> [PROVIDED DATA]
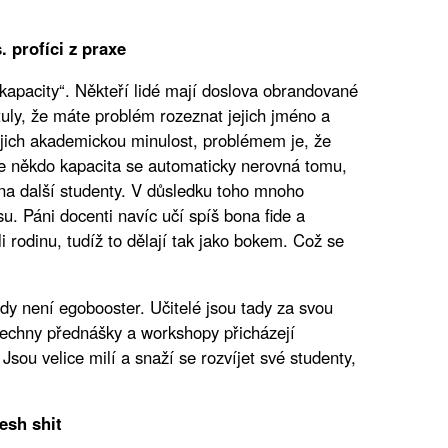
. profíci z praxe
„kapacity“. Někteří lidé mají doslova obrandované
tuly, že máte problém rozeznat jejich jméno a
 jejich akademickou minulost, problémem je, že
je někdo kapacita se automaticky nerovná tomu,
 na další studenty. V důsledku toho mnoho
su. Páni docenti navíc učí spíš bona fide a
li rodinu, tudíž to dělají tak jako bokem. Což se
ady není egobooster. Učitelé jsou tady za svou
všechny přednášky a workshopy přicházejí
Jsou velice milí a snaží se rozvíjet své studenty,
esh shit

> [YOUR OBJECTIVE] Work out how many lines in the data above contain the word "studenty" and respond with that number only.

> [SOLUTION BELOW] 2